Diese Drift verzerrt das Einschwingverhalten bei der Entladung der Zelle in Abhängigkeit von der Anzahl der Zellen/Blöcke, der Kapazität und des Ladezustands. Eine analoge Tiefpassfilterung ist für diesen Frequenzbereich eher von Nachteil. Die Signale befinden sich innerhalb des harmonischen Driftspektrums und erreichen Vielfache ihrer Grundwelle. Durch einfaches Entfernen der Drift geht die Charakteristik der Messdaten verloren, die erforderlich ist, um die Parameter richtig abzuschätzen. Die Verzerrung im Hintergrund muss also in einer Art entfernt werden, ohne die Signalantwort zu verfälschen.
Durch die Neuordnung der frequenzveränderlichen Signalimpulse in einen Frequenzdurchlauf kann das Zellenspannungsantwortsignal so dargestellt werden, als ob es einer vorherbestimmten Kurve folgt, z.B. einer logarithmischen Kurve (Bild 6).
Wird die zugrunde liegende Driftkurve vereinheitlicht, lassen sich Firmware- Algorithmen entwickeln, die ein Driftmodell erstellen und sie entfernen. Daraus ergibt sich für das Signal ein Mittelwert der Spanung von 0 V; deshalb eignet es sich als direkte Eingangsgröße für die Sentinel-Algortihmen (Bild 7).
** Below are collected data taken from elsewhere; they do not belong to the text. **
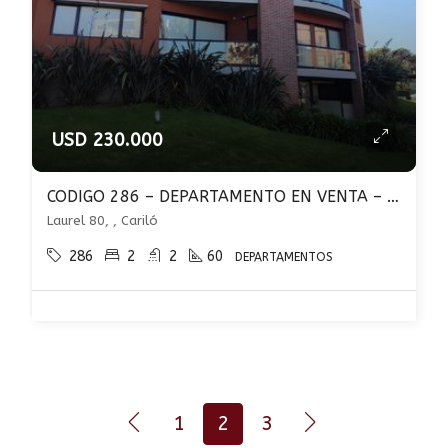
USD 230.000
CODIGO 286 – DEPARTAMENTO EN VENTA – 2 DORMITORIOS CON COCHERA Y PILETA – CARILO
Laurel 80, , Cariló
286
2
2
60
DEPARTAMENTOS
1
2
3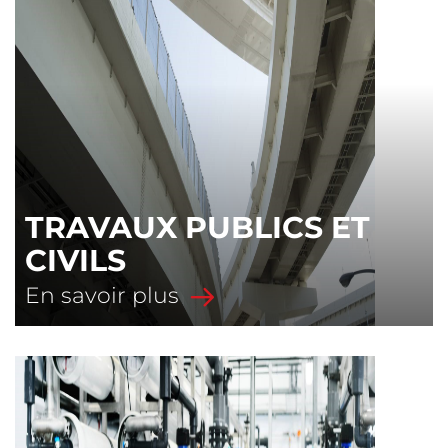
TRAVAUX PUBLICS ET
CIVILS
En savoir plus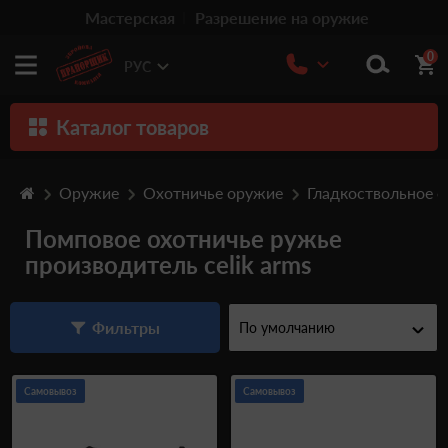
Мастерская
Разрешение на оружие
0
РУС
Каталог товаров
Оружие
Оружие
Охотничье оружие
Гладкоствольное 
Патроны
Помповое охотничье ружье
Травматическое оружие
производитель celik arms
Пистолеты
Оптика
Фильтры
Тюнинг
Самовывоз
Самовывоз
Аксессуары
Релоадинг патронов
Diese Methode kann Driftfehler auf unter 0,1 % verringern, ohne dabei größere Verzerrungen des Datensatzes zu verursachen. Die Algorithmen lassen sich dann auf die gemessenen Signalformen anwenden und die Parameter des Ersatzschaltbildes mit hoher Genauigkeit ableiten.
Das von LEM entwickelte System basiert auf dem allgemein etablierten Prinzip, dass sich bei einer bestimmten Anregung jeder komplexe elektrische Schaltkreis als einfache Ersatzschaltung darstellen lässt, die genau die gleiche Reaktion zeigt. Eine elektrochemische Zelle lässt sich über eine als „Randles-Modell“ genannte Ersatzschaltung darstellen (Bild 2). Es existieren auch komplexere Modelle, aber das Randles- Modell ist mehr als ausreichend, um Parameter erster Ordnung zu bestimmen, wie z.B. Kapazität oder Funktionszustand.
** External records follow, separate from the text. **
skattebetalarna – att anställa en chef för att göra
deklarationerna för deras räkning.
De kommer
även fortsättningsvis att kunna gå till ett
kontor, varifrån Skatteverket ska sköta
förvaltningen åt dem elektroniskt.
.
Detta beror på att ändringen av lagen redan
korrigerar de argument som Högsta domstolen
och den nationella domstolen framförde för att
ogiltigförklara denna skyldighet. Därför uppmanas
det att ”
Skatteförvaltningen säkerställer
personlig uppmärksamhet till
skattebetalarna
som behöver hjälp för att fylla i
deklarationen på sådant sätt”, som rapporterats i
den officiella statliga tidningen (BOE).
Das „Lifeguard“-System legt ein komplexes Testsignal an die zu untersuchende Zelle an. Der Stromverlauf und das daraus resultierende Spannungsverhalten werden aufgezeichnet und mit kundenspezifischen Algorithmen verarbeitet, um die Randles- Parameter zu bestimmen.
Die Komponenten der Randles- Ersatzschaltung repräsentieren die tatsächlichen Prozesse und/oder Fehlermodi einer Zelle im Laufe ihrer Lebensdauer. Bild 3 zeigt den Verlauf der Zellenparameter über der Zeit. Die gleichen Charakteristika zeigen sich während einer Entladung oder bei einem Kapazitätsverlust. Wie in Bild 1 ist auch hier zu erkennen, dass der Widerstand nicht der primäre Faktor zu Beginn eines Fehlers oder Kapazitätsverlusts ist. Die Impedanz wird als Widerstand betrachtet, da bei den Testfrequenzen in der Praxis der relative Beitrag des RC-Netzwerks zur Gesamtimpedanz vernachlässigt werden kann. Die Impedanz an sich liefert keine erkennbaren Anzeichen, die auf einen Fehler hinweisen, bis der Kapazitätsverlust mehr als 25 % bis 30 % beträgt.
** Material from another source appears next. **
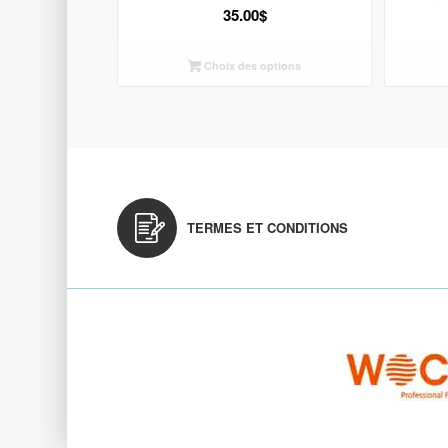
35.00
$
Choix des options
TERMES ET CONDITIONS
Da es in der Industrie üblich ist, Akkus auszutauschen, sobald deren Kapazität unter 80 % der Nennkapazität fällt, muss ein möglicher Fehler daher wesentlich früher angezeigt werden, als zum gegenwärtigen Zeitpunkt. Im Gegensatz zum Widerstand weicht die Doppelschicht-Kapazität im Anfangsstadium jedes Fehlers erheblich ab, außer bei rein metallischer Korrosion (Rm). Zwischen dem primären Zustandsindikator Doppelschicht- Kapazität (Cdl) und der Zellen- Kapazität sowie der Kapazität „guter“ und „schlechter“ Zellen besteht ein viel direkterer und quantifizierbarer Zusammenhang als zwischen dem einfachen Widerstandswert und dem Zellenzustand.